Many Mormons claim to have a personal relationship with God, and state that they have been touched by the holy spirit. What behavior would you expect from true followers of Christ?

The Mormon culture — especially in Utah — is obsessed with outward appearances. Mormons quickly judge and label people based on the number of pierced ears, tattoos, facial hair, what they wear, what they do on Sunday, and so on.

Mormons also assume a superior and patronizing attitude towards anybody who smokes, drinks coffee, tea, wine, beer, and so on. They are uber obsessed with these traits. Fornication and thievery are lesser sins than tattoos and drinking tea.

If anything bad happens to a person that doesn’t follow the Mormon rules, then a gleeful “God is punishing you” mind-set surfaces. In this sense, the LDS religion seems to be validated through other humans’ misery.

Is that behavior the product of a God inspired society? Or does it sound judgmental, boorish, self-righteous, and superficial?

Families are forever, conditionally
When my first child was born, my wife’s Mormon parents said they would come for a visit, only if we had the baby blessed in a Mormon church. When we didn’t acquiesce, they didn’t come see their new grandchild.

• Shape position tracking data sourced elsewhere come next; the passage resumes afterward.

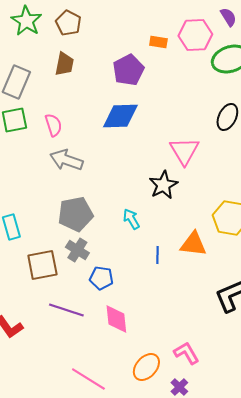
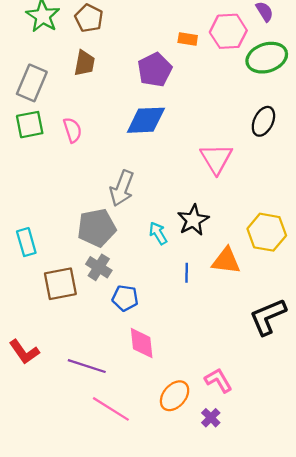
gray arrow: (66, 160) -> (122, 188), moved, turned -88
black star: (163, 185) -> (193, 220), moved
purple line: (66, 310) -> (87, 366), moved

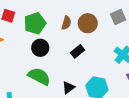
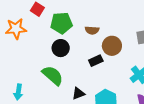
brown semicircle: (66, 23) -> (92, 30), turned 64
brown circle: (88, 23) -> (112, 46), moved

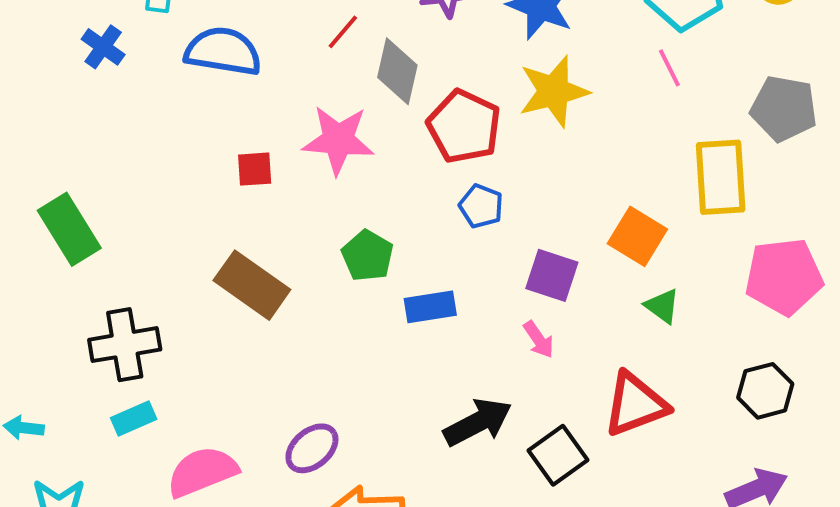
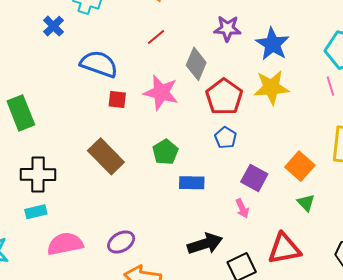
red line: (343, 32) -> (156, 37), moved
blue semicircle: (223, 51) -> (99, 64), moved

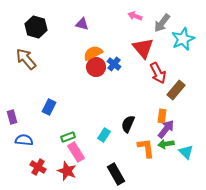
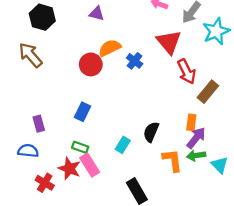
red circle: (96, 67) -> (91, 64), moved
blue rectangle: (49, 107) -> (82, 112), moved
purple rectangle: (12, 117) -> (39, 124), moved
green rectangle: (68, 137) -> (80, 147), turned 40
red star: (67, 171) -> (69, 169), moved

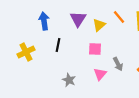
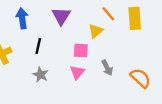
yellow triangle: (99, 25) -> (96, 31), moved
pink triangle: (100, 74) -> (77, 72), moved
gray star: (69, 80) -> (41, 75), moved

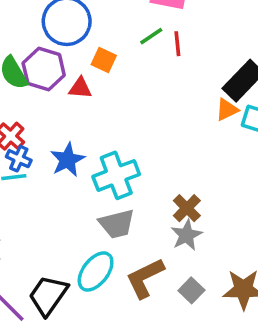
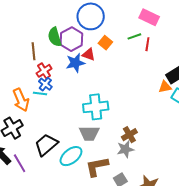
blue star: (67, 160) -> (75, 63), moved
black trapezoid: (48, 295) -> (46, 145), moved

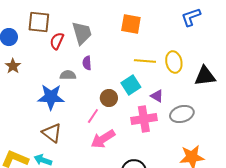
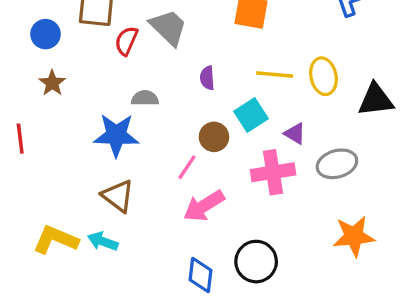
gray trapezoid: (82, 33) -> (168, 27), turned -30
purple semicircle: (87, 63) -> (207, 78), moved

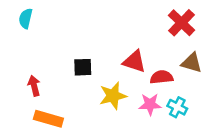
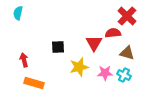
red triangle: (134, 61) -> (94, 43), turned 42
brown triangle: (192, 63) -> (127, 53), moved
red semicircle: (162, 77) -> (113, 33), moved

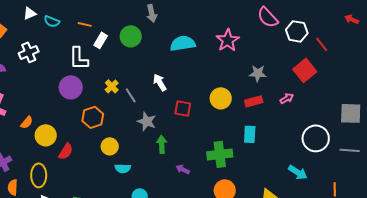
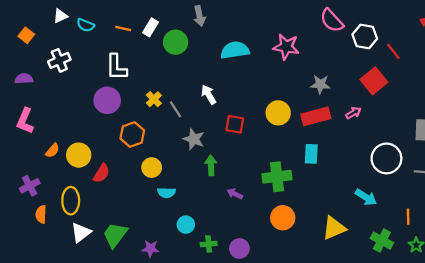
white rectangle: (101, 40) -> (150, 27), moved
pink star: (228, 40) -> (286, 47), turned -30
red rectangle: (254, 101) -> (316, 116), size x1.4
orange semicircle: (27, 122) -> (52, 150), moved

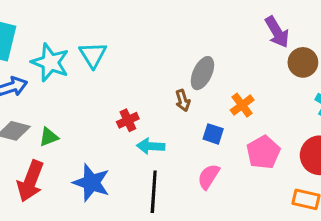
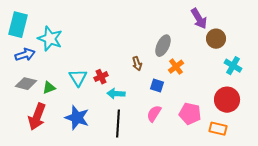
cyan triangle: (93, 55) -> (78, 78), moved
gray ellipse: (202, 73) -> (163, 46), moved
pink pentagon: (263, 152) -> (190, 114), moved, turned -30

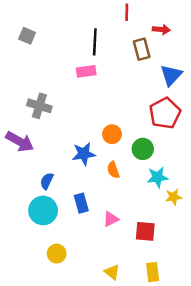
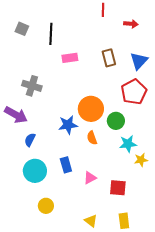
black line: (95, 42) -> (51, 34), moved
brown rectangle: (142, 49) -> (109, 58), moved
orange circle: (112, 134) -> (91, 109), size x1.6
blue semicircle: (47, 181) -> (30, 140), moved

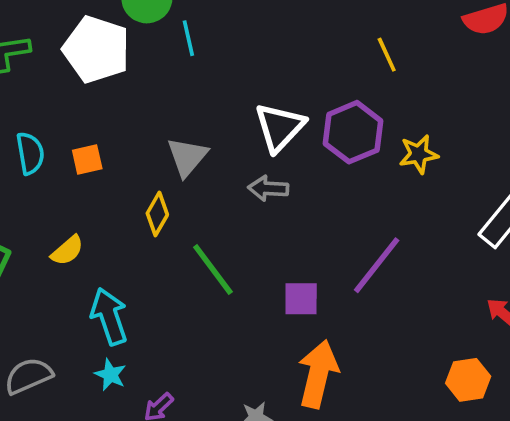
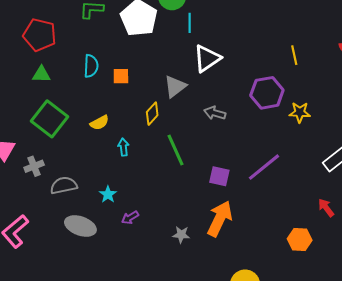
white triangle: (280, 127) -> (207, 58), moved
cyan arrow: (109, 316) -> (123, 147), moved, size x0.6

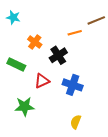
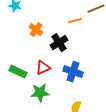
green rectangle: (16, 64) -> (18, 72), moved
green star: (25, 106) -> (40, 93), moved

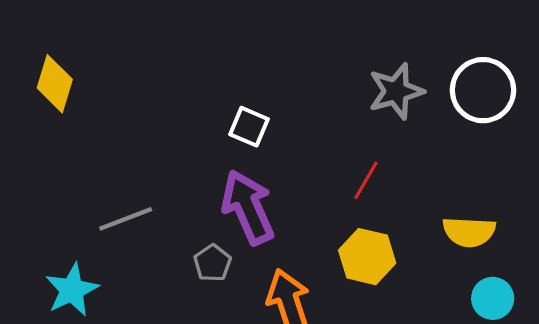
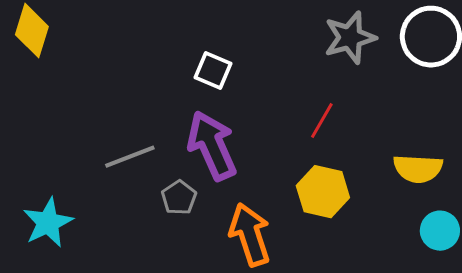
gray line: (126, 219) -> (130, 157), moved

Mormons know that they are right, and therefore it doesn’t matter how they act, because they are correct. This leads to a smug and condescending attitude towards non-believers.

I feel bad that my children will never know my Mormon family. These folks could have been a positive force in my kids’ lives. They are good people, but have been stripped of common sense by Mormon dogma. How true is a religion that so easily facilitates behavior that divides friends, families, and communities?

Imperfect, yet infallible
Mormons believe that sometimes leaders are human and make mistakes and sometimes a prophet is just speaking as a man. Mormons also believe that their leaders have a direct line of communication with God. Their top leaders are prophets of God, seers, and revelators for the human race.

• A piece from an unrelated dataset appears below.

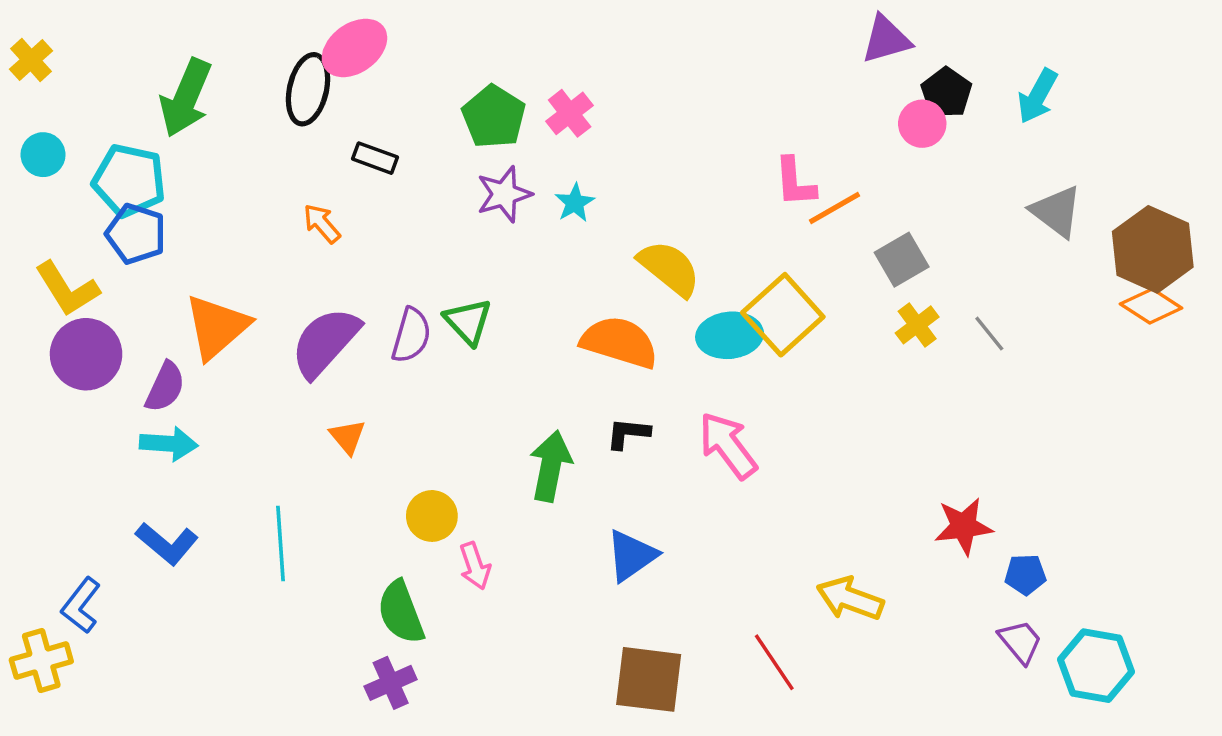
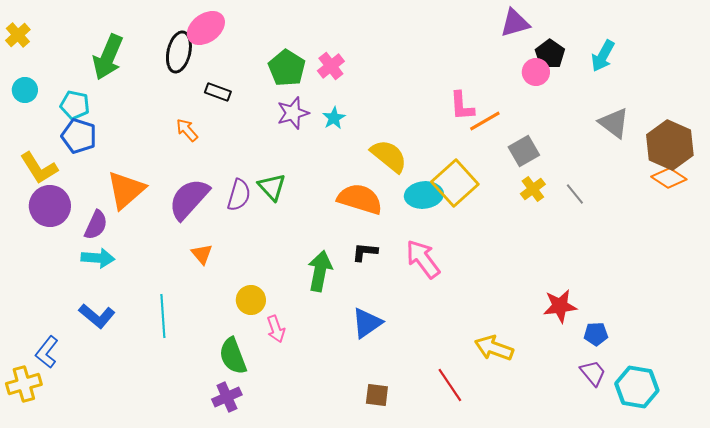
cyan pentagon: (129, 180) -> (75, 105), size x0.7
brown square: (649, 679) -> (377, 395), size x0.6

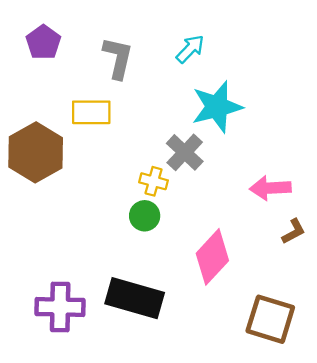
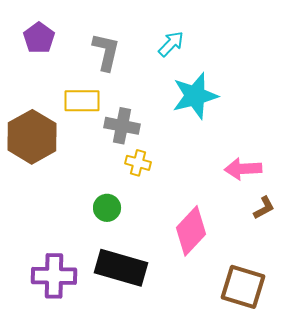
gray cross: (185, 152) -> (122, 126), moved, turned -32
green circle: (145, 216) -> (107, 208), moved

Ironically, when you suggest that a Mormon leader is human and can make a mistake, Mormons get defensive and bristle with anger. Interestingly, LDS leaders have a long history of dubious and obviously wrong teachings. For example: polygamy, polyandry, green tea is bad for your health, blacks denied the priesthood, humanity originated in Missouri, Indians are Jews, the Book of Abraham, children can make decisions independent of the parents’ opinion at the age of eight, the 3 Nephites, and so on; this would be a very long list in its entirety.

Some of these teachings were in play for decades or over hundred years. You would think that at some point God would step in and give some direction to His one true church. Instead, the Mormon leaders only change doctrine when forced to by society or when new facts are discovered that directly contradict standard Mormon beliefs.

Perhaps God’s thinking was to institute a teaching knowing that it will make Mormons look foolish in a few decades or hundred years, but it’s part of His master plan.

LDS publications gradually morph into anti-Mormon masterpieces
All anti-Mormon topics can be read about in Mormon church publications (sanctioned at one time by the LDS leadership). Ironically, the greatest source of anti-Mormon literature are prior publications from the LDS church (The History of the Church, Book of Abraham, Journal of Discourses, and so on). Many LDS members are unaware of these publications and that they were once revered as God’s word through His Mormon prophet mouthpiece.

A God-inspired religion would fully understand its history and transparently digest the good and bad. However, if you point out some of these bizarre teachings or events to Mormons, they respond with one or more of the following:

* Ignore it and pretend it doesn’t exist.
* State that it’s not true without doing any research.
* Use explanations that they’ve been told are true, but are not verifiable or referenced.
* Refuse to believe the material was published by the LDS church.
* State that it’s been taken out of context.
* Say that these were men speaking as men at the time, not speaking for God.

Do those answers sound inspired, strong, and knowledgeable? Or are these responses you would expect from the dreary, feeble, and uninformed?

Booked into religion
I have read the Book of Mormon at least a dozen times from cover to cover. I have prayed intently and sincerely about the Book of Mormon. I never received any type of feeling or thought that led me to believe it was from God. I truly wanted to believe, but never received an answer. True believing Mormons cannot accept this. They tell me there must be something wrong with me or that I was influenced by the devil or that I didn’t try hard enough or wasn’t sincere.

Mormons state “how could Joseph Smith produce a work like the Book of Mormon?” He was an uneducated young man. Well, there are thousands and thousands of published books that are ingenious, unique, and inspiring. Lots of humans are smart and creative.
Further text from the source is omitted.